A CANCER DIAGNOSIS COMES WITH A SERIES OF DECISIONS, from selecting a doctor to choosing among treatments. A National Cancer Institute (NCI) initiative aims to help cancer patients who use tobacco add one more consequential decision to their list: to quit.
The new Cancer Center Cessation Initiative awarded 22 NCI-designated cancer centers each $250,000 annually over two years beginning in October 2017 to enhance their smoking cessation programs. The initiative stemmed from recommendations made in 2016 by the Cancer Moonshot Blue Ribbon Panel, whose expertise helped guide the Moonshot’s cancer prevention, research and treatment goals.
“We’ve got this enormous paradox in America that about 30 percent of all cancer deaths are directly caused by smoking, and yet we have patients diagnosed with cancer who are entering and exiting cancer centers and the cause of [their] cancer is often not addressed,” says Michael Fiore, director of the University of Wisconsin Center for Tobacco Research and Intervention in Madison. (The University of Wisconsin Carbone Cancer Center is the coordinating center for the project.) “This initiative is designed to successfully address this challenge.”
Quitting smoking can improve outcomes after radiation, chemotherapy and surgery, as well as reduce risk of developing subsequent cancers. Evidence-based treatments that help in quitting include counseling and U.S. Food and Drug Administration (FDA)-approved medications, such as gums and patches as well as drugs like Chantix (varenicline) and Zyban (bupropion).

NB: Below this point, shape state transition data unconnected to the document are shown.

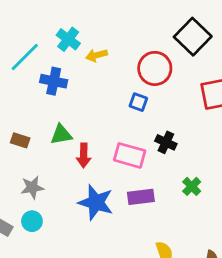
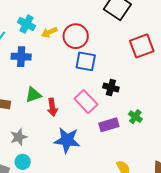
red circle: (155, 68) -> (76, 36), moved
blue square: (138, 102) -> (86, 61), size x1.5
pink rectangle: (130, 155) -> (86, 102), turned 40
purple rectangle: (141, 197) -> (109, 125), moved

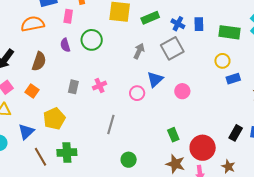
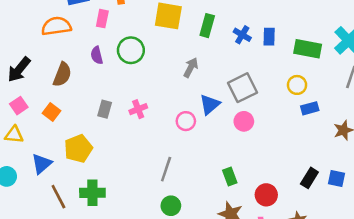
green rectangle: (150, 18) -> (207, 26), turned -54
gray square: (172, 48) -> (243, 88), moved
gray line: (111, 124) -> (166, 169), moved
red circle: (203, 148) -> (266, 195), size x0.7

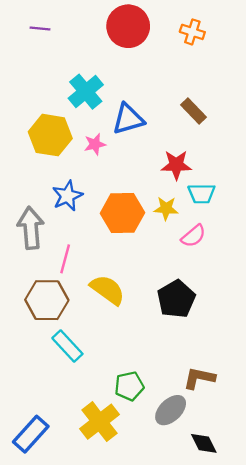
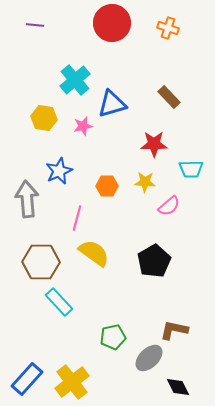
yellow hexagon: (50, 135) -> (44, 118), size x0.7
cyan trapezoid: (202, 194) -> (191, 169), moved
orange hexagon: (122, 213) -> (107, 186), size x0.6
pink line: (65, 259) -> (77, 218), moved
yellow cross: (100, 422) -> (72, 382), moved

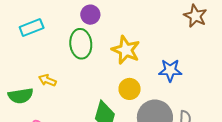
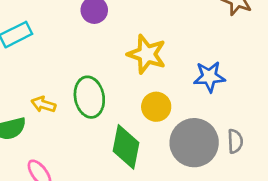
green ellipse: (81, 44) -> (89, 97), moved

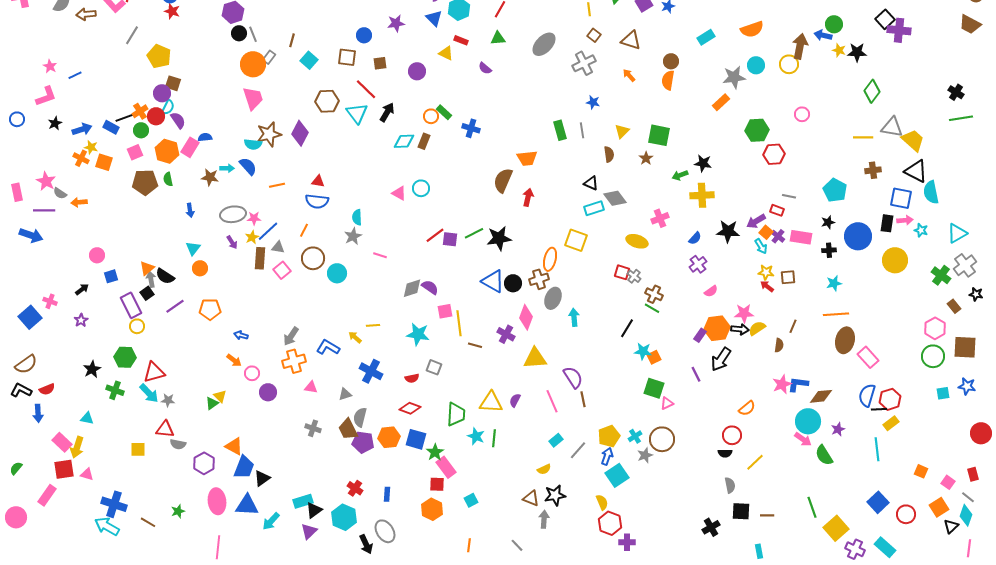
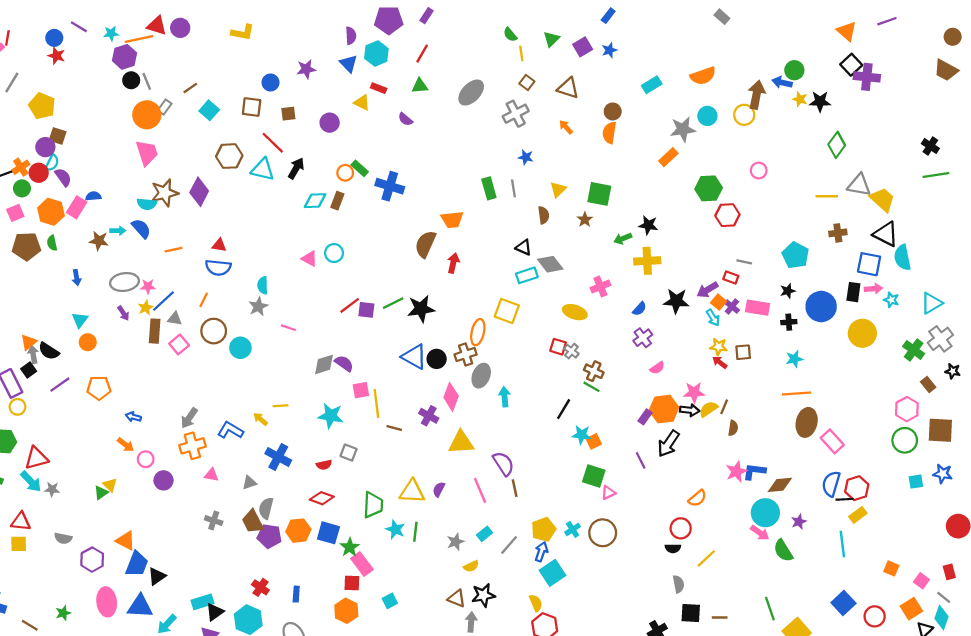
brown line: (292, 40) -> (190, 88), turned 40
cyan triangle: (357, 113) -> (263, 169), turned -40
blue cross: (471, 128) -> (390, 186), size x1.4
brown line: (793, 326) -> (724, 407), moved
red triangle: (165, 429) -> (21, 522), moved
gray star: (645, 455) -> (456, 542), moved

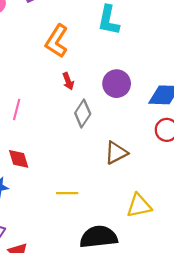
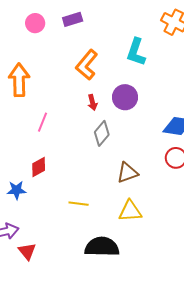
purple circle: (117, 84) -> (125, 97), moved
red diamond: (19, 159) -> (39, 167), turned 70
yellow triangle: (139, 206) -> (130, 211), moved

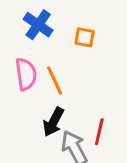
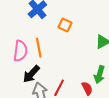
pink semicircle: (26, 74) -> (20, 51), moved

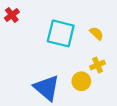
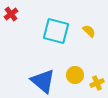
yellow cross: (98, 65) -> (97, 83), moved

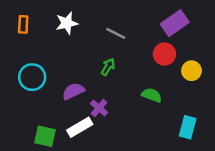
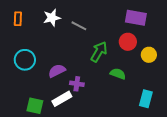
purple rectangle: (175, 23) -> (136, 18), turned 45
gray line: (116, 33) -> (79, 26), moved
green arrow: (108, 67) -> (99, 52), moved, size x1.5
purple cross: (99, 108) -> (77, 84), turned -32

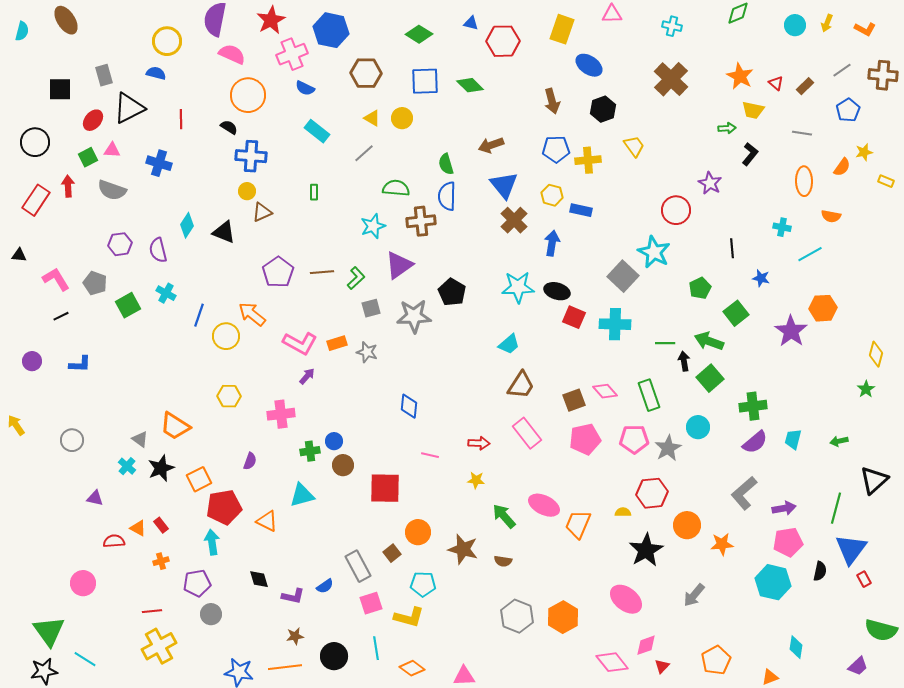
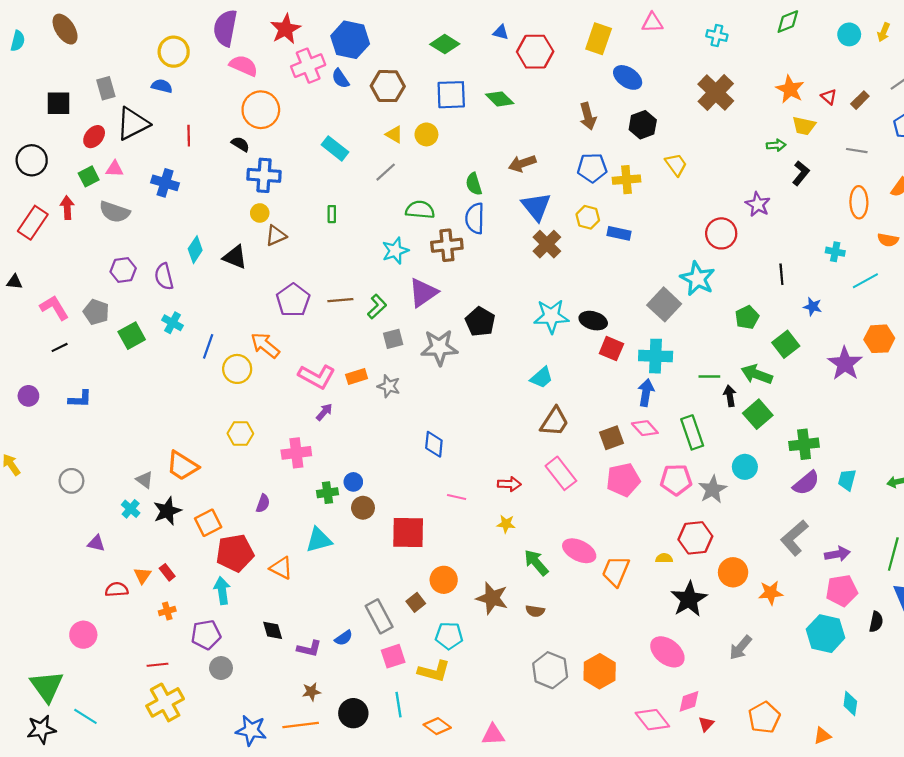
blue semicircle: (305, 88) -> (340, 79), moved, turned 30
blue arrow: (552, 243) -> (646, 393), moved
orange triangle: (138, 528) -> (142, 576), turned 36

There are 62 NCI-designated cancer centers that see patients. Glen Morgan, a clinical psychologist at the NCI’s Tobacco Control Research Branch, says he hopes the 22 selected centers become exemplars of how cancer patients who use tobacco should be treated.
Some cancer centers will use the funding to improve and expand their tobacco cessation programs; others will build cessation programs from the ground up. Some intend to tailor their electronic medical records to prompt health care providers to talk to patients about their tobacco use and automatically generate referrals to the cancer center’s tobacco cessation program or an outside quitline.
Several cancer centers, including the University of Kentucky Markey Cancer Center in Lexington, will also implement education programs that teach clinicians how to talk about tobacco with their patients. University of Kentucky psychologist Jessica Burris says that clinicians may believe that it’s an uphill battle to get patients to address tobacco use while they are making cancer treatment decisions, especially in states like Kentucky, which is estimated to have the second-highest rate of adults who smoke in the U.S. “When you have a long history of feeling that you’re not helping people or that you’ve not been successful, you can adopt an attitude of pessimism,” she says.
Representatives from the cancer centers will communicate regularly to share information about the efforts they are engaged in to get the specific types of patients they see—for instance, urban or rural, Latino, Native American, African-American or white—into cessation programs.
“We want to make [smoking cessation] part of standard care, [so that for] every cancer patient who smokes, we work toward improving their health by delivering these services,” says Morgan.
“Being able to successfully quit smoking or any tobacco use is big,” says Burris. “To be able to be successful [at quitting] for any long period of time is a boon to self-esteem and quality of life.”